Nikon F用初の大口径中望遠レンズ
Nikkor-H Auto 85mm F1.8

第94夜はニコンミニというコンパクトカメラを取り上げたが、今夜はまた交換レンズに戻って中望遠レンズのお話をしよう。Nikon F発売の5年後にリリースされたNikkor-H Auto 85mm F1.8である。
大下孝一
85mmレンズは、レンジファインダーの時代からニコンにとってなじみ深いレンズである。まず1949年4月には第36夜で紹介したNikkor P・C 8.5cm F2が発売されている。ご存じの通りこのレンズは、ニッコールレンズの名を一躍世界にとどろかせるきっかけとなった伝説のレンズである。そしてその4年後、1953年2月には、第19夜で紹介されたNikkor S・C 8.5cm F1.5が発売されている。Nikon Sの発売が1950年12月ごろ、Nikon S2の発売が1954年のことだったことを考えれば、ボディに先行してレンズは大口径レンズのラインナップを拡充していたことがわかる。そしてレンジファインダーカメラの時代から、85mmレンズは明るい中望遠レンズの代名詞であったのである。

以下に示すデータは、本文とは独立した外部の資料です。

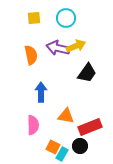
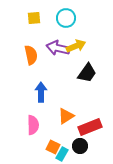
orange triangle: rotated 42 degrees counterclockwise
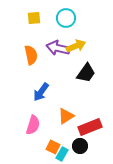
black trapezoid: moved 1 px left
blue arrow: rotated 144 degrees counterclockwise
pink semicircle: rotated 18 degrees clockwise
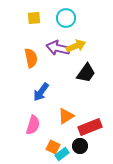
orange semicircle: moved 3 px down
cyan rectangle: rotated 24 degrees clockwise
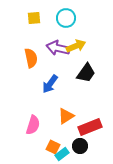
blue arrow: moved 9 px right, 8 px up
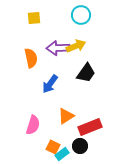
cyan circle: moved 15 px right, 3 px up
purple arrow: rotated 15 degrees counterclockwise
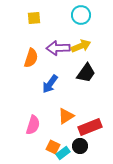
yellow arrow: moved 5 px right
orange semicircle: rotated 30 degrees clockwise
cyan rectangle: moved 1 px right, 1 px up
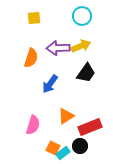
cyan circle: moved 1 px right, 1 px down
orange square: moved 1 px down
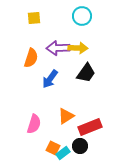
yellow arrow: moved 3 px left, 2 px down; rotated 24 degrees clockwise
blue arrow: moved 5 px up
pink semicircle: moved 1 px right, 1 px up
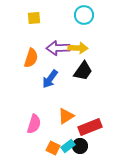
cyan circle: moved 2 px right, 1 px up
black trapezoid: moved 3 px left, 2 px up
cyan rectangle: moved 5 px right, 7 px up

さて時代は下って1959年には一眼レフカメラNikon Fが発売となる。しかし1959年末までに発売された初期レンズラインナップをながめると、中望遠レンズとしてNikkor-P Auto 105mm F2.5、Nikkor-Q Auto 135mm F3.5の2本がラインナップされているが、なぜか85mmは発売されていない。このあたりの経緯は第5夜や第45夜で佐藤さんがお話している通り、一眼レフ用レンズとしてリニューアルする際、105mmと135mmは光学系がほぼ流用できたのに対して、85mmは焦点距離が短い分バックフォーカスが短く、新規設計が必要となったためだった。さらにNikon F開発初期には、新規設計が必須だった広角レンズと、一眼レフの魅力が生きる望遠レンズの開発に軸足を置いていたことも85mmの発売が遅くなった要因のひとつだったろう。
そしてNikon F発売から5年後の1964年8月、満を持して発売されたのがこのNikkor-H Auto 85mm F1.8なのである。Nikon F用として待望の大口径中望遠レンズの登場であった。

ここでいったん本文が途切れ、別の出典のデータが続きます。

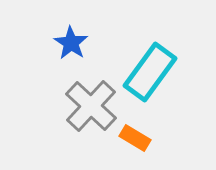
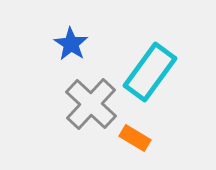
blue star: moved 1 px down
gray cross: moved 2 px up
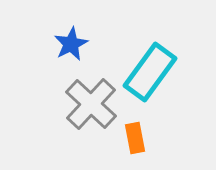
blue star: rotated 12 degrees clockwise
orange rectangle: rotated 48 degrees clockwise
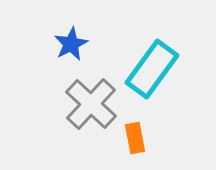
cyan rectangle: moved 2 px right, 3 px up
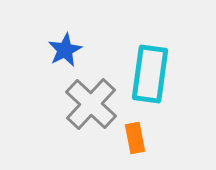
blue star: moved 6 px left, 6 px down
cyan rectangle: moved 2 px left, 5 px down; rotated 28 degrees counterclockwise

このレンズの設計を担当したのは、この千夜一夜物語ではたびたび登場する村上三郎(むらかみ さぶろう)さんである。村上さんは、数多くのレンジファインダー用交換レンズをはじめ、初期のNikon F用交換レンズの光学設計に携わり、初期のニコンの交換レンズを支えた大先輩である。第40夜では、Nikkor-S Auto 5.8cm F1.4が村上さんの設計した最後の交換レンズだろうと書いてしまったが、実はこのNikkor-H Auto 85mm F1.8こそが、村上さんが手がけた最後の交換レンズであった。お詫びして訂正したい。

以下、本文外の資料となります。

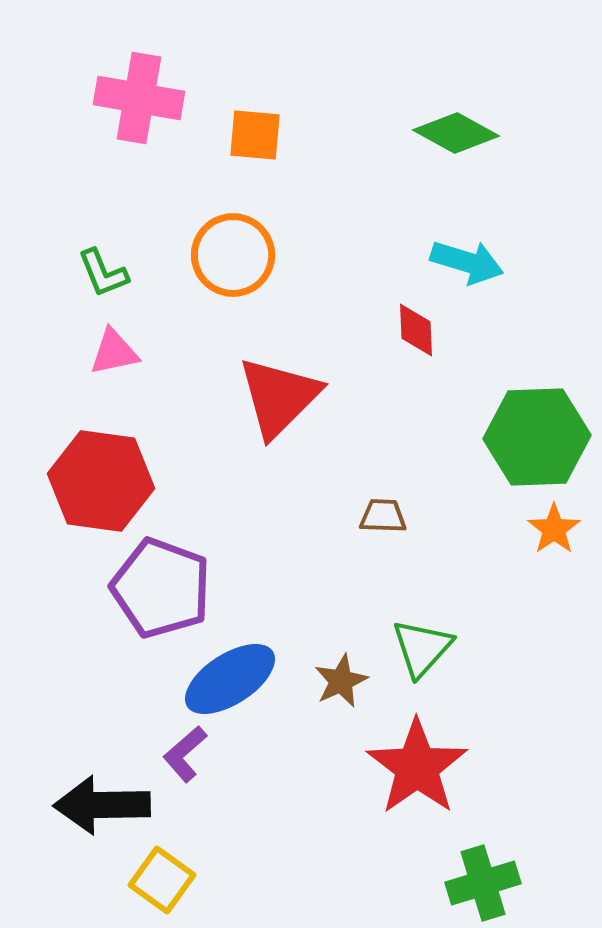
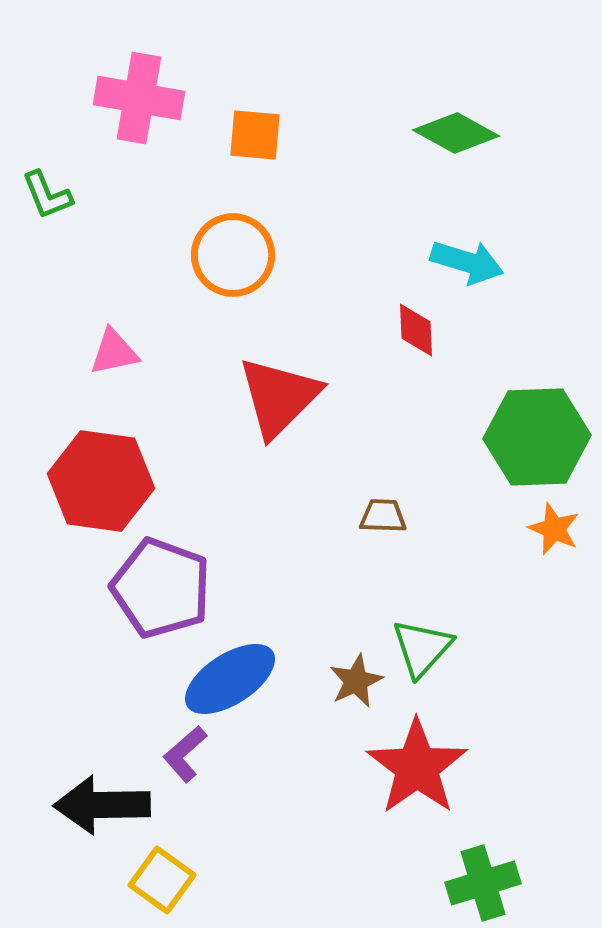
green L-shape: moved 56 px left, 78 px up
orange star: rotated 14 degrees counterclockwise
brown star: moved 15 px right
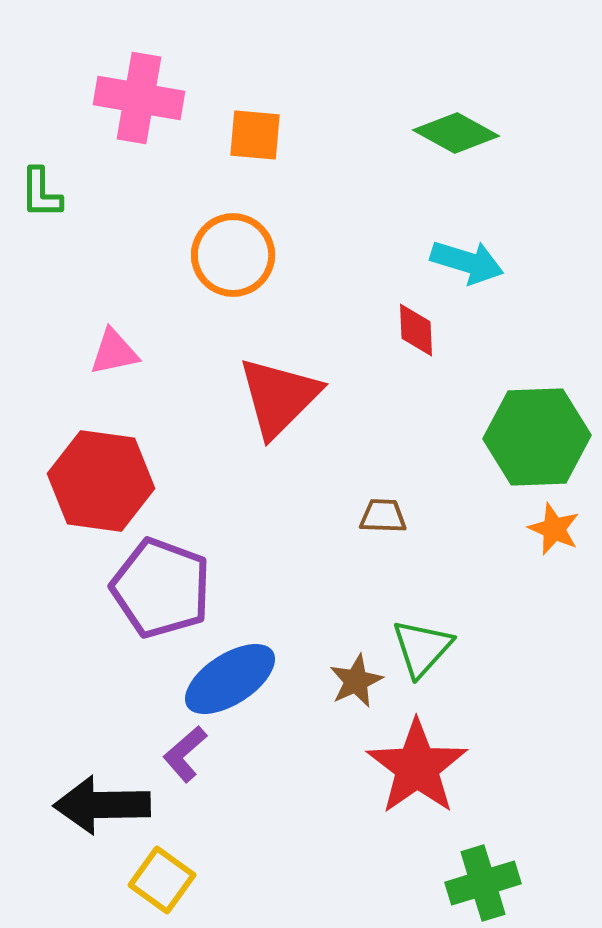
green L-shape: moved 6 px left, 2 px up; rotated 22 degrees clockwise
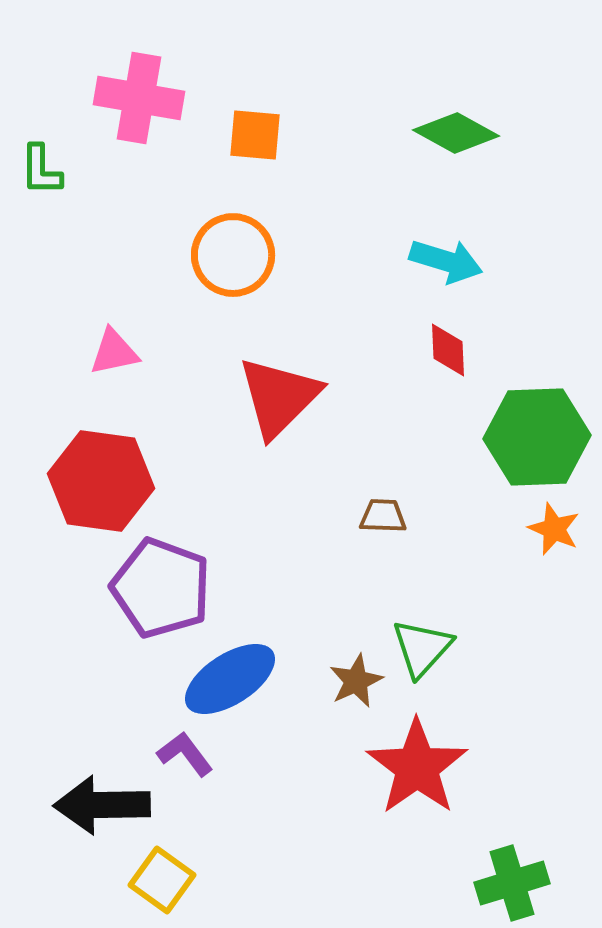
green L-shape: moved 23 px up
cyan arrow: moved 21 px left, 1 px up
red diamond: moved 32 px right, 20 px down
purple L-shape: rotated 94 degrees clockwise
green cross: moved 29 px right
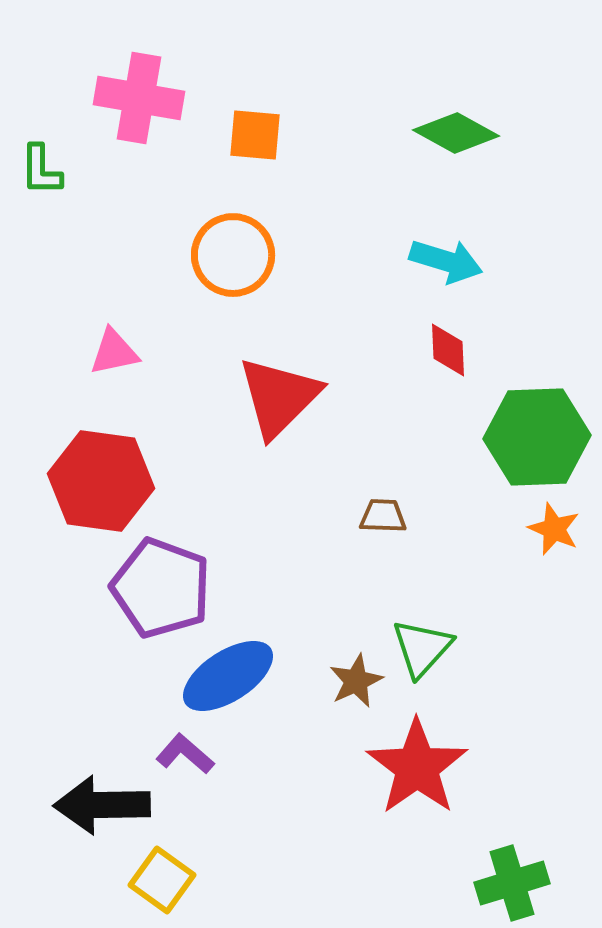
blue ellipse: moved 2 px left, 3 px up
purple L-shape: rotated 12 degrees counterclockwise
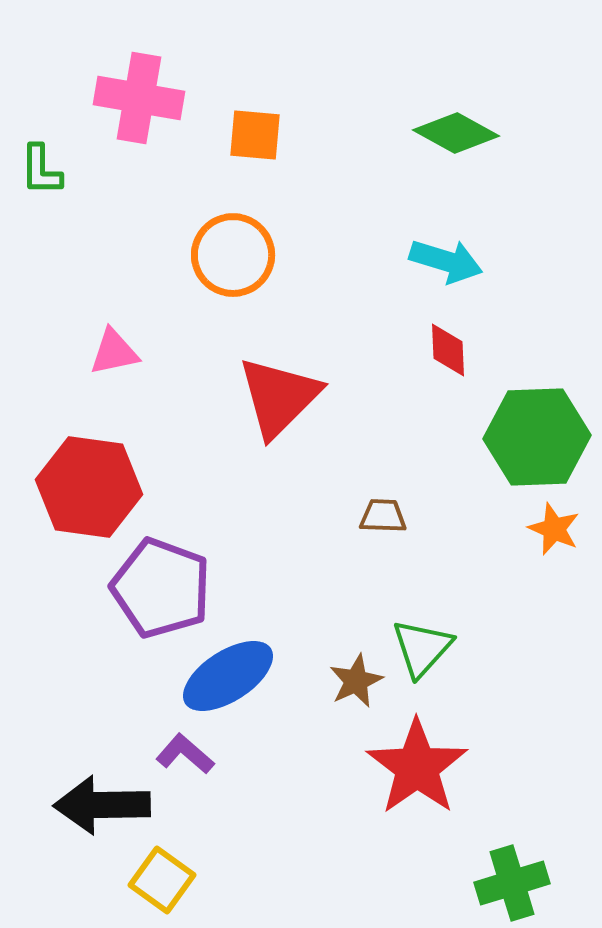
red hexagon: moved 12 px left, 6 px down
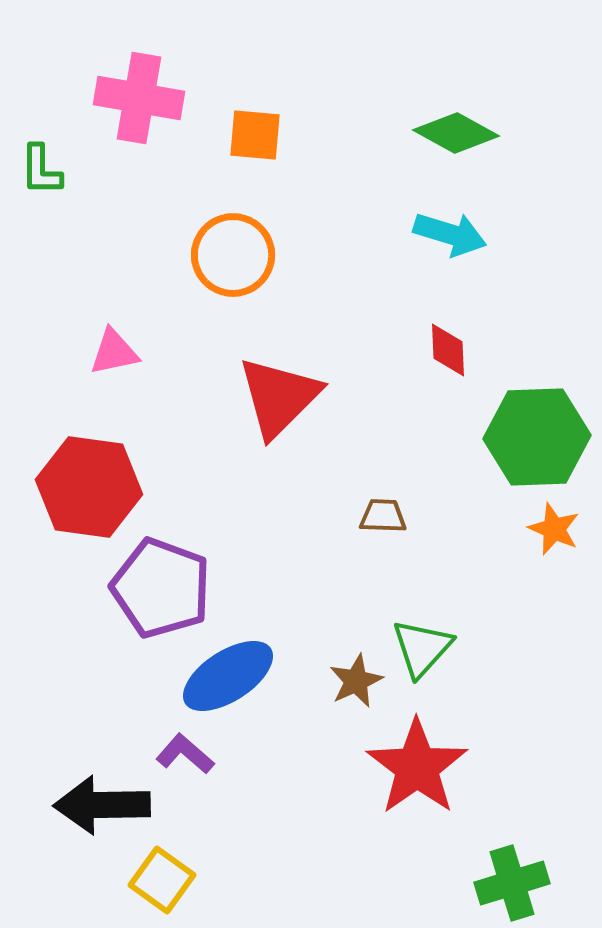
cyan arrow: moved 4 px right, 27 px up
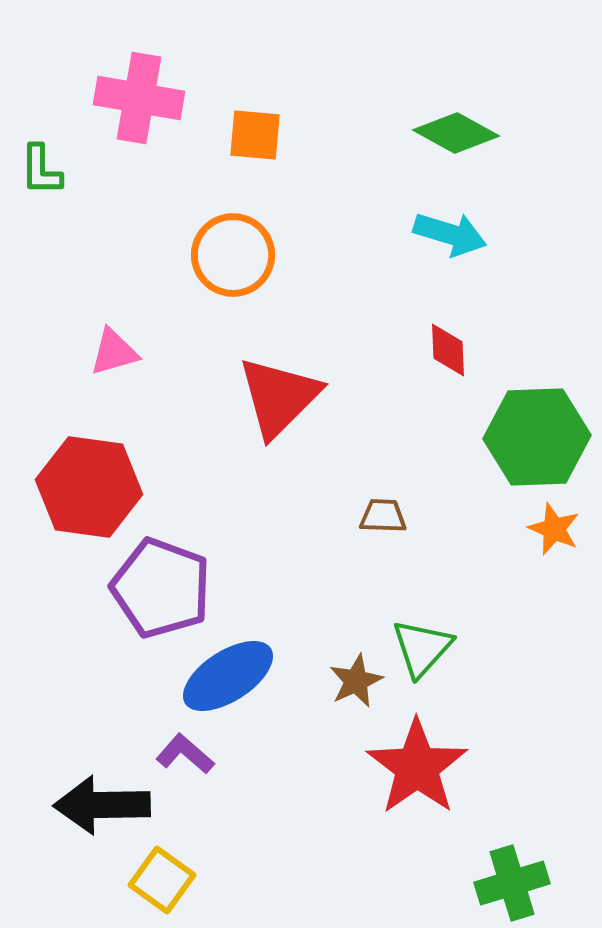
pink triangle: rotated 4 degrees counterclockwise
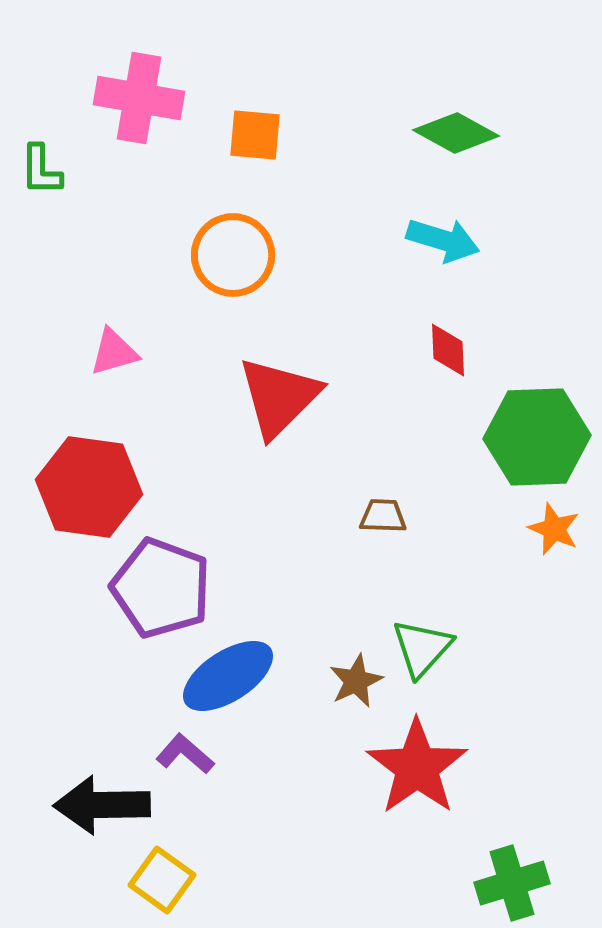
cyan arrow: moved 7 px left, 6 px down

このレンズの設計着手は、恐らく1961年頃のことだと思われる。当時村上さんは設計部(のちにカメラ設計部)の副長という役職にあって、副長の職務の合間にこつこつと設計を続けられたのだろう。そして概ね設計がまとまり報告書を作成したのが1962年5月のことであった。このレンズはその年のうちに試作されたのだが、フレアっぽいとの評価結果で改善が必要であった。そこで基本設計を変えることなく、量産設計では前玉と後群の曲率半径を修正することでコマ収差を改善した。そしてようやく1964年8月に発売となったのである。
図1にNikkor-H Auto 85mm F1.8のレンズ断面図を掲げる。

このレンズは、凸の第1レンズ、凸凹の接合で全体としてメニスカス形状の第2第3レンズ、絞り、凹凸の接合で全体としてメニスカス形状の第4第5レンズ、凸の第6レンズで構成されるオーソドックスなガウスタイプのレンズである。以前のニッコール千夜一夜物語でもお話したが、ガウスタイプのレンズは、凸レンズに、ランタン系ガラスに代表される高屈折率低分散ガラスを使うことで真価を発揮する。このレンズでも第1レンズと第6レンズに当時新開発のランタン系ガラスを使うことで、球面収差やコマ収差が小さく、かつ像面の均一性に優れたレンズとなっている。ただ当時のランタン系ガラスは現在に比べて屈折率が低かったため、性能面で少し妥協せざるを得なかった面が見受けられる。その1つが残存する非点収差である。放射方向と同心方向の像面を一致させ、かつ像面を平坦にするためには、各凸レンズの屈折率が少し低すぎたのだろう。そのため、放射方向の像面をプラスに、同心方向の像面をマイナスに少しだけ残存させ、両者の平均像面を平坦にすることで画面の均一性を担保している。そしてもう1つが高次の球面収差とコマ収差の残存である。元の試作レンズでは、球面収差の曲がりが大きく過剰補正となっていた。これは絞り込んだ時に解像やコントラストが劇的に向上することを意図した収差バランスだったが、開放時にフレアが大きいという評価結果を受けて修正設計を行い、球面収差をマイナスに倒し、コマ収差もそれに倣って形を修正している。ただしフレアの根本原因である高次の収差が減じたわけではないので、開放時には若干フレアっぽさを感じるシーンがあるかもしれない。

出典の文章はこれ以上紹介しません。